The Battle of Towton in Yorkshire on 29th March 1461, followed on from a battle that took place the day before at Ferrybridge. It was a battle of 50,000 men, and became the largest and bloodiest battle that had been fought in England. The battle had been fought on Palm Sunday, during a cold day, during a snowstorm.
When Edward IV Yorkist army of 25,000 commanded by William Neville, 6th Baron Fauconberg arrived at the battlefield, they found themselves outnumbered. The Lancastrian Army of 30,000 had arrived earlier and prepared themselves, they had lines of men along the top of a ridge.
John Dynham, 1st Baron Dynham and John Wenlock, 1st Baron Wenlock were the commanders of the Yorkist rear-guard. John Mowbury, Duke of Norfolk had not arrived yet with his troops also supporting the Yorkists.
Fauconbergs archers at Battle of Towton
Lord Fauconberg made the first move by the Yorkist archers firing upon the opposing Lancastrian line of soldiers. The longbows released their bodkin tipped arrows at the maximum range, but they had the wind behind them.
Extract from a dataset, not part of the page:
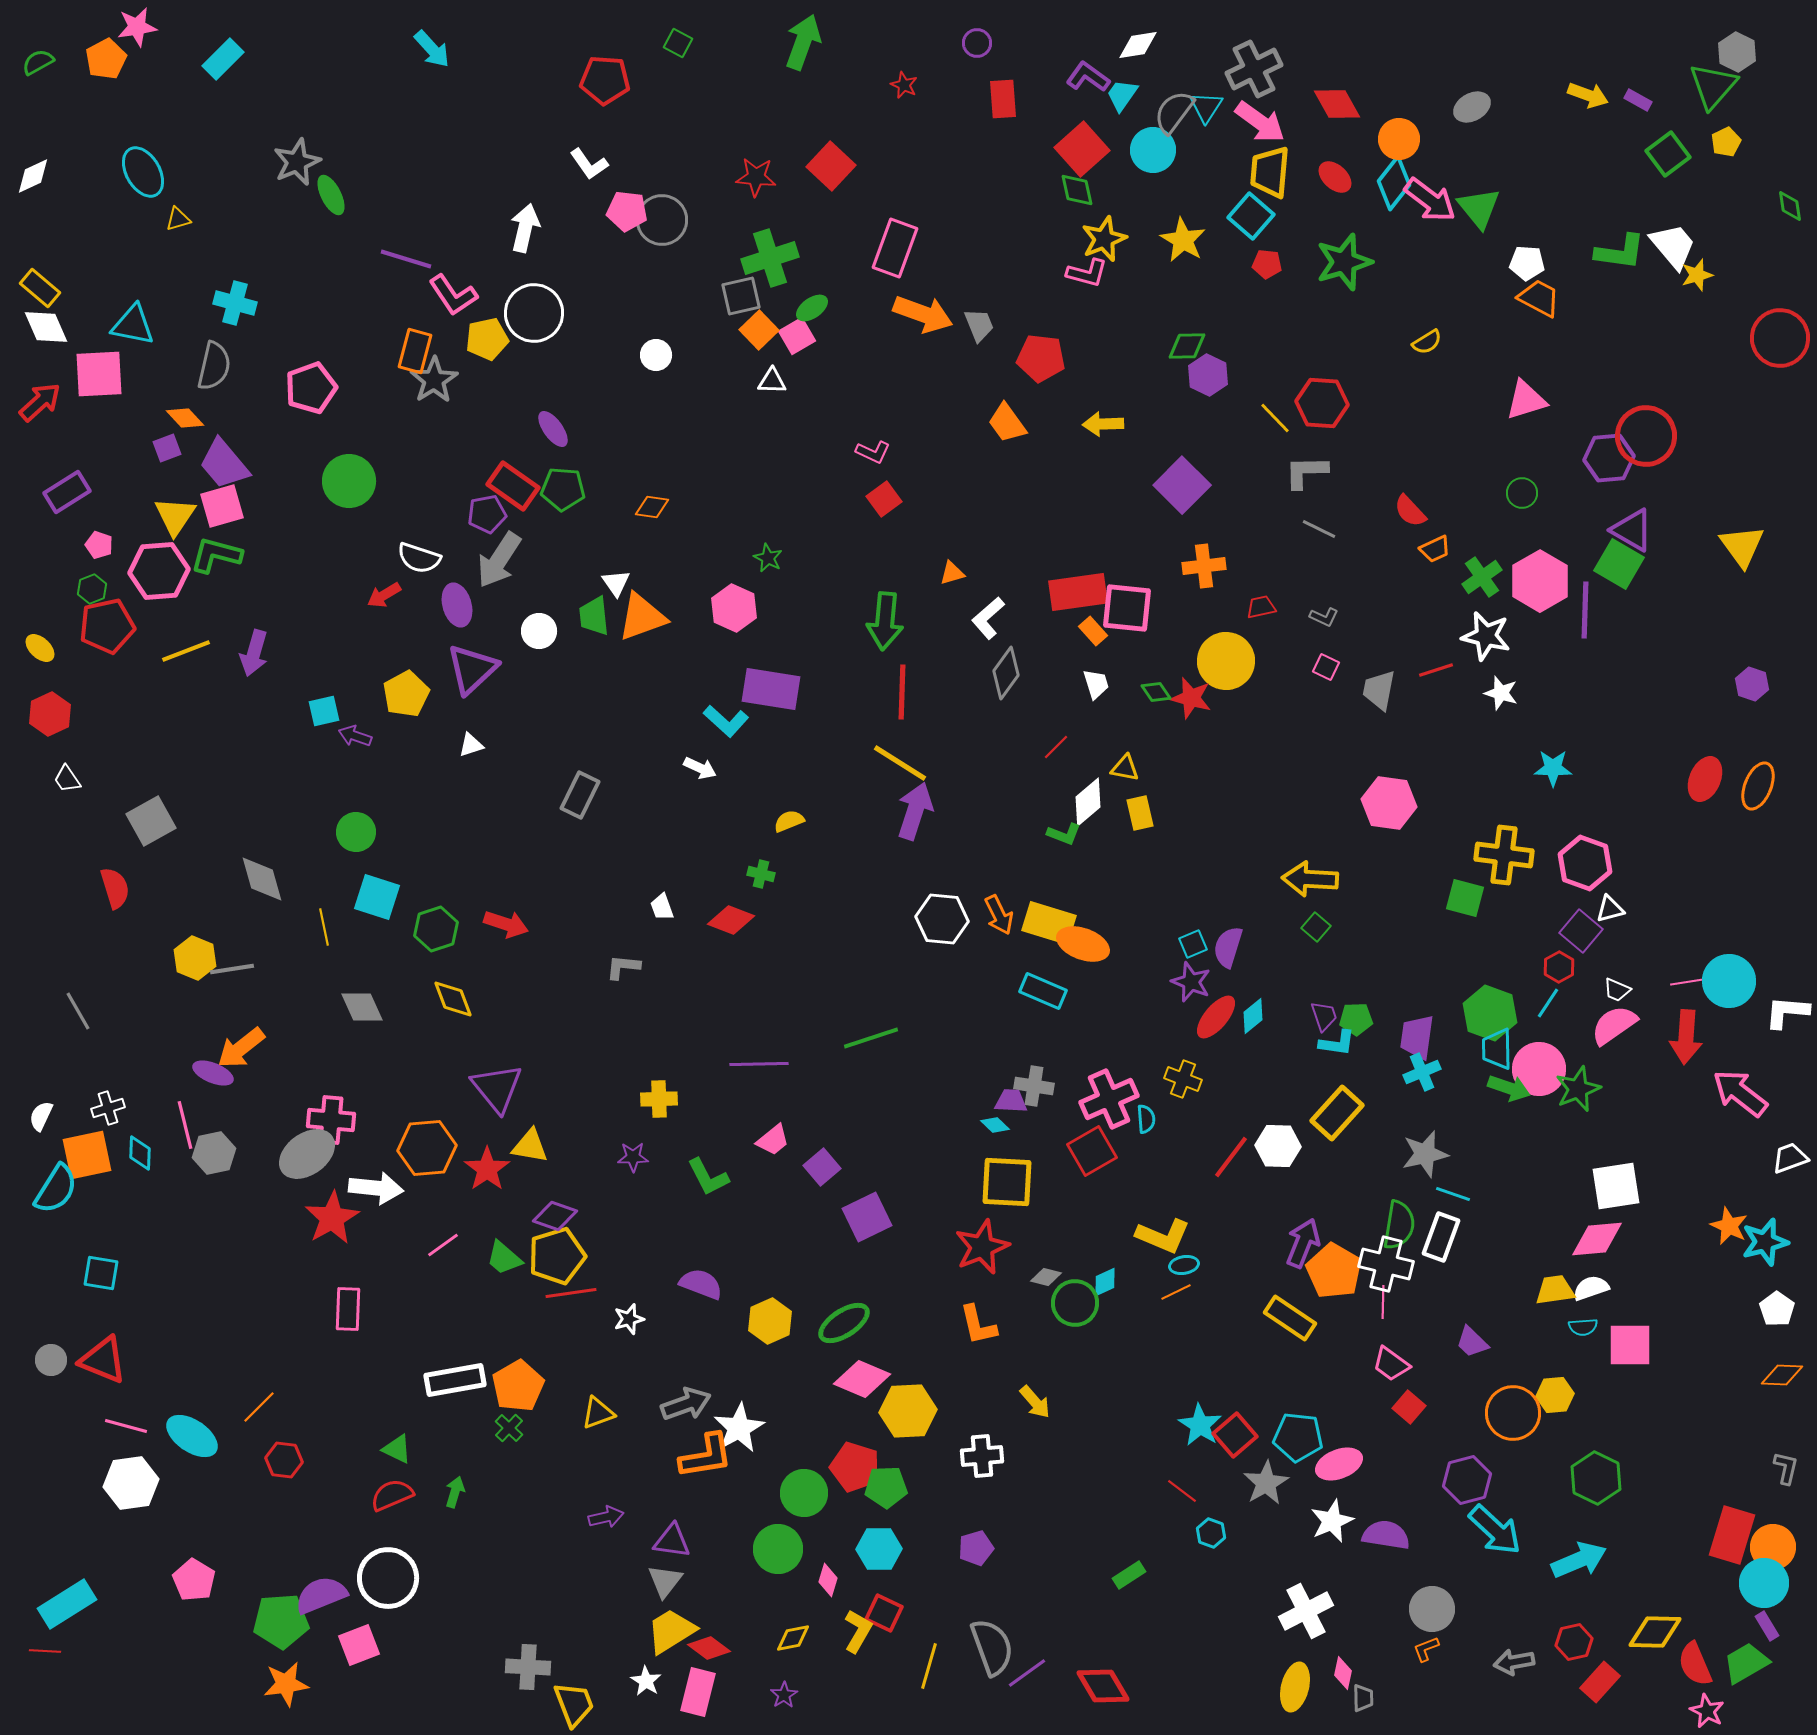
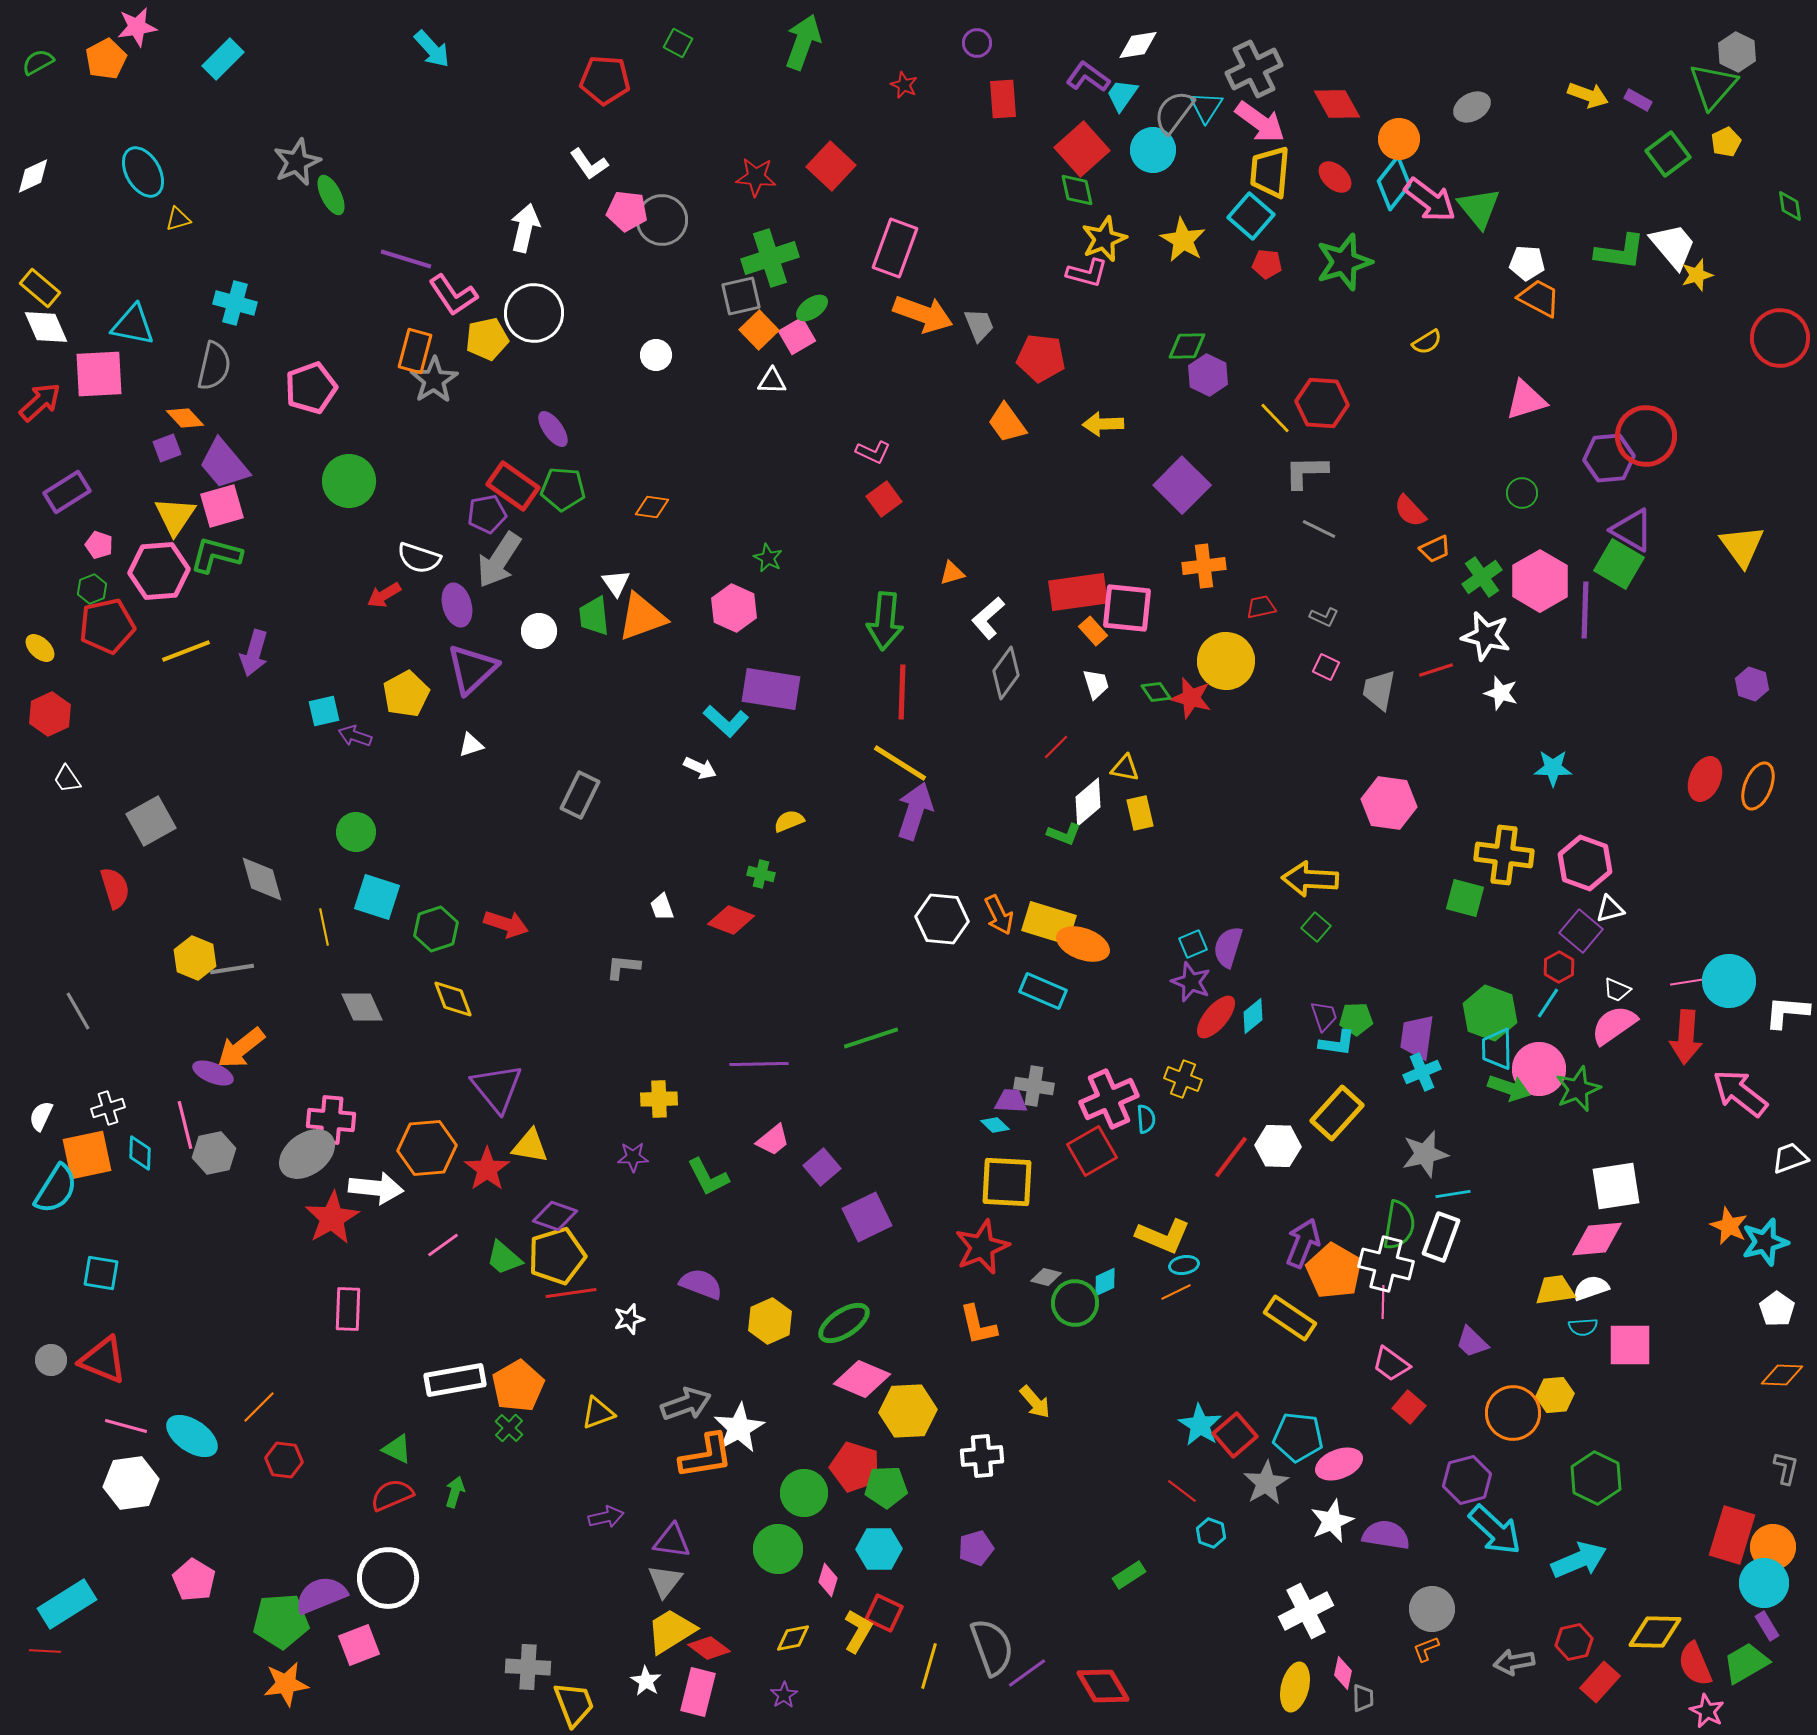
cyan line at (1453, 1194): rotated 28 degrees counterclockwise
The arrows homed into the Lancastrians, killing the men standing in line.
The Lancastrian archers returned fire, shooting into the wind and snow. Lord Fauconberg gave the order to retreat after one volley, resulting in the Lancastrian arrows falling short of their target. Due to the snowstorm, the archers could not see their arrows were landing short of their target. They kept firing at Yorkist lines until they had depleted their stock.
Lord Fauconberg ordered his archers to move forward and fire upon Lancastrians. Once the arrows run out, the archers used arrows that had been previously shot at them. The Lancastrians advanced towards the Yorkist archers, they gave off another volley of arrows before retreating behind their men-of-arms. The Earl of Northumberland and Sir Andrew Trollope were killed during the attack.
Edward IV inspiring his men
The Yorkist left flank came under attack by the Lancastrian horsemen, they were at previously at Castle Hill Wood. Edward IV move to the left wing to take charge of the men falling into disarray, while others were fleeing. Edward VI started to engage the Lancastrians, while inspiring his men to stand their ground and fight.
As more Lancastrians joined the battle, the Yorkist archers fired at them from close range. The Yorkists became overwhelmed with the amount of Lancastrians reinforcements. The Yorkists gave up ground, and then retreated up the southern ridge.
The fighting had been ranging on for around three hours, before the Duke of Norfolk’s reinforcements arrived. They came over the ridge and attacked the left flank of the Lancastrians. The Lancastrian line started to split up and men began fleeing from the battlefield.
Lancastrian slaughter at Battle of Towton
While the Lancastrians were fleeing, their amour became discarded to run faster. The Duke of Norfolk’s men gave chase, and cut them down in an area later called Bloody Meadow.
The fleeing Lancastrians reached the river of Cock Beck and the wider River Wharfe, they struggled crossing with some drowning in the strong currents. Others became trampled on and drowned while their comrades panicked in the crossing. The Yorkists took advantage with their archers firing their longbows to rain arrows down upon the Lancastrian men in the river.
The Lancastrians that escaped the slaughter at the river, fled and hid the towns of Tadcaster and York. The Yorkists killed the Lancastrians once found. By the end of the Battle of Towton there was around 28,000 dead.
Lancastrian knights taken prisoner
Forty-two Lancastrian knights surrendered had became prisoners, they were brutally killed later. Thomas Courtenay, 14th Earl of Devon was beheaded at York on 3rd April 1461, and James Butler, 1st Earl of Wiltshire was beheaded at Newcastle on 1st May 1461.
Henry VI received news of the defeat, he fled into exile in Scotland with Queen Margaret of Anjou, and their son Edward, Henry Beaufort, 3rd Duke of Somerset and Henry Holland, 3rd Duke of Exeter. A few other Lancastrian nobles also fled to Scotland after the Battle of Towton.
There had been three years of peace before the Battle of Hedgeley Moor took place on 25th April 1464.